### Instructions for the task
For each line of the data that includes the word "сплава", copy the line.

(Extracted page text data)

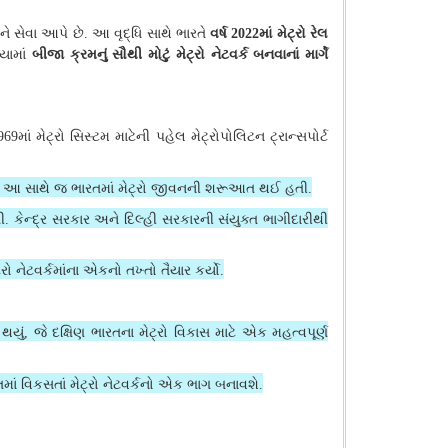
ને સેવા આપે છે
આ વૃદ્ધિ સાથે ભારતે
વર્ષ
માં મેટ્રો રેલ
.
2022
યામાં
બીજા ક્રમનું સૌથી મોટું મેટ્રો નેટવર્ક બનવાનાં માર્ગે
માં મેટ્રો સિસ્ટમ માટેની પહેલ મેટ્રોપોલિટન ટ્રાન્સપોર્ટ
969
આ સાથે જ ભારતમાં મેટ્રો જીવનની શરૂઆત થઈ હતી
.
.
ી
કેન્દ્ર સરકાર અને દિલ્હી સરકારની સંયુક્ત ભાગીદારીથી
.
રો નેટવર્કમાંના એકનો તખ્તો તૈયાર કર્યો
.
થયું
જે દક્ષિણ ભારતના મેટ્રો વિકાસ માટે એક મહત્વપૂર્ણ
,
તમાં વિકસતાં મેટ્રો નેટવર્કનો એક ભાગ બનાવશે
.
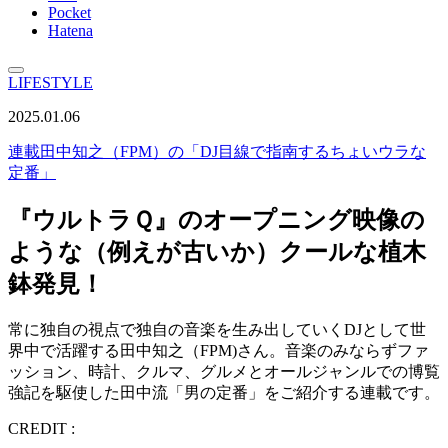
Pocket
Hatena
LIFESTYLE
2025.01.06
連載
田中知之（FPM）の「DJ目線で指南するちょいウラな
定番」
『ウルトラＱ』のオープニング映像の
ような（例えが古いか）クールな植木
鉢発見！
常に独自の視点で独自の音楽を生み出していくDJとして世
界中で活躍する田中知之（FPM)さん。音楽のみならずファ
ッション、時計、クルマ、グルメとオールジャンルでの博覧
強記を駆使した田中流「男の定番」をご紹介する連載です。
CREDIT :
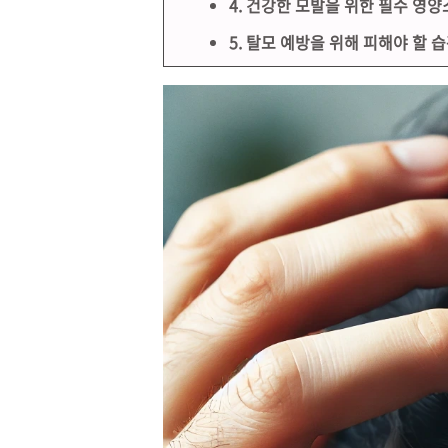
4. 건강한 모발을 위한 필수 영양
5. 탈모 예방을 위해 피해야 할 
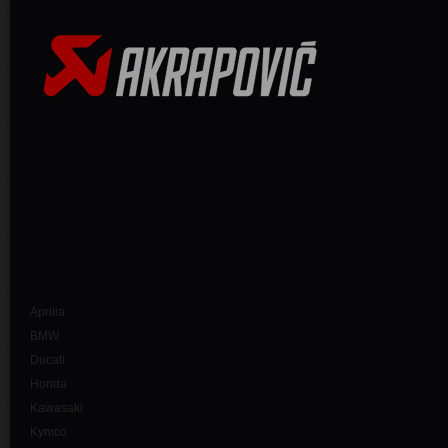
Aprilia
BMW
Ducati
Honda
Kawasaki
Kymco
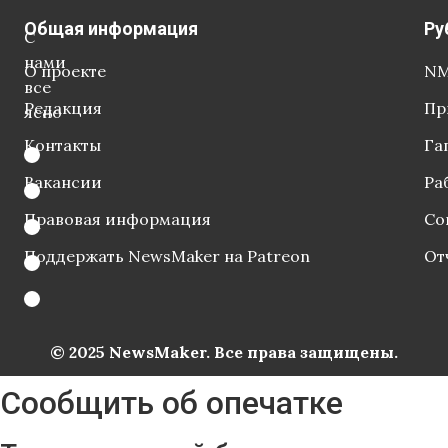
Общая информация
Ру
С
нами
О проекте
NM
все
Редакция
Пр
ясно
Контакты
Га
Вакансии
Ра
Правовая информация
Со
Поддержать NewsMaker на Patreon
От
© 2025 NewsMaker. Все права защищены.
Сообщить об опечатке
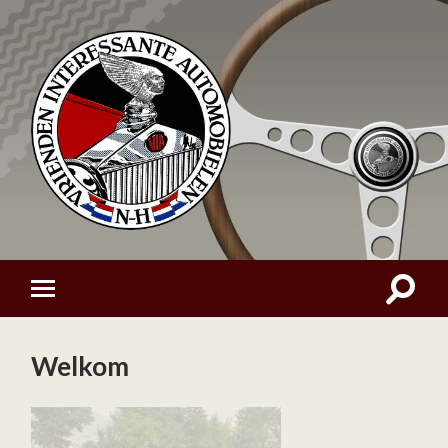
Welkom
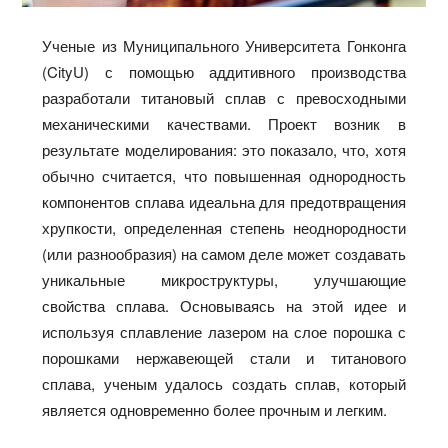
Ученые из Муниципального Университета Гонконга
(CityU) с помощью аддитивного производства
разработали титановый сплав с превосходными
механическими качествами. Проект возник в
результате моделирования: это показало, что, хотя
обычно считается, что повышенная однородность
компонентов сплава идеальна для предотвращения
хрупкости, определенная степень неоднородности
(или разнообразия) на самом деле может создавать
уникальные микроструктуры, улучшающие
свойства сплава. Основываясь на этой идее и
используя сплавление лазером на слое порошка с
порошками нержавеющей стали и титанового
сплава, ученым удалось создать сплав, который
является одновременно более прочным и легким.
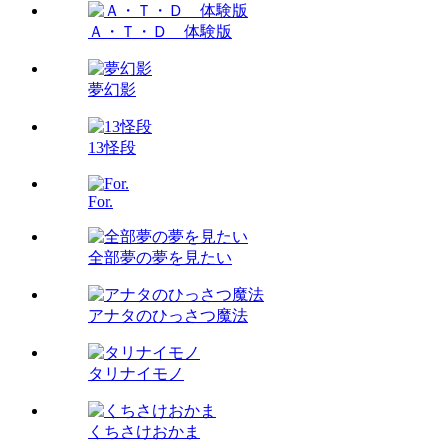
Ａ・Ｔ・Ｄ 体験版
夢幻影
13怪段
For.
全部夢の夢を見たい
アナタのひっさつ魔法
タリナイモノ
くちさけおかま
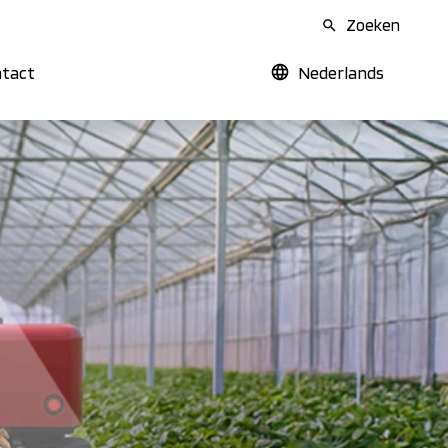
Zoeken
tact
Nederlands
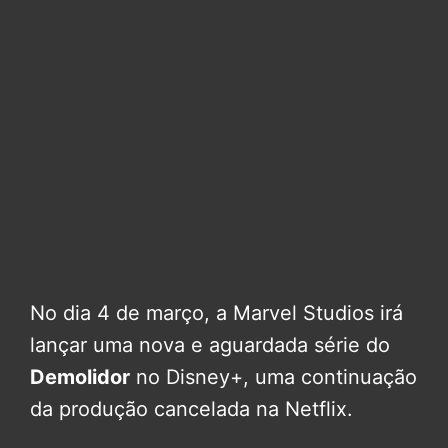
No dia 4 de março, a Marvel Studios irá
lançar uma nova e aguardada série do
Demolidor
no Disney+, uma continuação
da produção cancelada na Netflix.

### Exercise result
компонентов сплава идеальна для предотвращения
свойства сплава. Основываясь на этой идее и
сплава, ученым удалось создать сплав, который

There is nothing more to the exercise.